The Nokia 6100 has a display with a resolution of 128 x 128 pixels, featuring 12-bit color (allowing for 4096 possible colors). Its features include Internet connectivity via GPRS, an infrared port, inbuilt calendar and polyphonic ring tones. It does not have a camera. It could be considered the true successor of the Nokia 8210 and Nokia 8250 in terms of design functionality and its small flat size.

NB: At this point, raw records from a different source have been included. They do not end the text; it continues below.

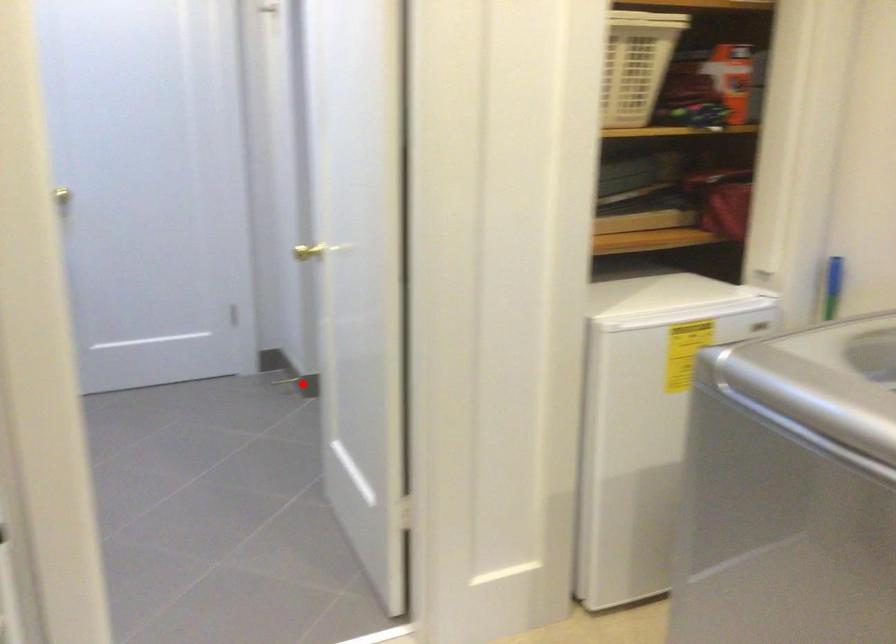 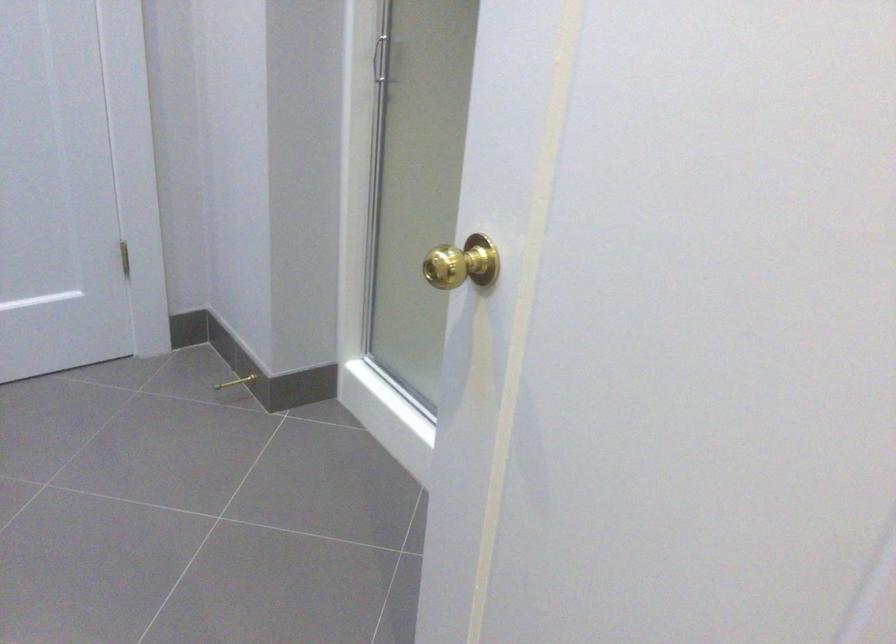 Question: I am providing you with two images of the same scene from different viewpoints. A red point is shown in image1. For the corresponding object point in image2, is it positioned nearer or farther from the camera?

Choices:
 (A) Nearer
 (B) Farther

Answer: (A) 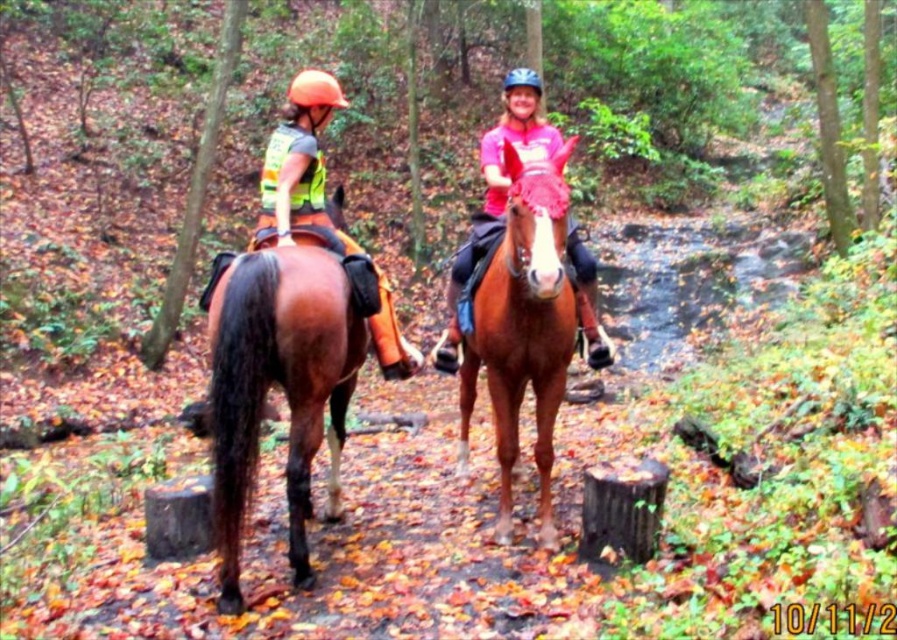 You are a photographer standing at the center of the forest path. You want to take a photo of the brown glossy horse at left and the pink matte helmet at upper center. If your camera has a maximum focus range of 5 feet, will both subjects be in focus?

The distance between the brown glossy horse at left and the pink matte helmet at upper center is 4.91 feet, which is within the camera maximum focus range of 5 feet. Therefore, both subjects will be in focus.

You are a photographer trying to capture a photo of the brown glossy horse at left and the pink matte helmet at upper center. Based on their positions, which object should you focus on first to ensure both are in frame?

The brown glossy horse at left is below the pink matte helmet at upper center, so you should focus on the pink matte helmet at upper center first to ensure both are in frame.

You are a photographer trying to capture a photo of both the brown glossy horse at left and the brown glossy horse at center. Based on their positions, which horse should you focus on first to ensure both are in the frame?

You should focus on the brown glossy horse at left first because the brown glossy horse at center is behind it, so adjusting the frame to include the front horse will naturally include the one behind as well.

The LCD screen comes in two main versions which are very similar. One version of the LCD is controlled by an EPSON S1D15G00 driver chip, whilst the other version uses a Philips PCF8833 instead. There are also clones of these drivers. Early releases had a slightly blurry, yellower and duller screen compared with the Nokia 7210 and 6610 of the same period, but later screens improved this shortcoming.

Both driver chips allow the display to be used with 8-bit (256 colors) or 12-bit (4096 colors) RGB. Only the Philips version provides, on a low-level, the ability to use 16-bit RGB. This is achieved through dithering. 16-bit RGB gives 65536 different colors, sixteen times that available in the Nokia 12-bit RGB colour mode.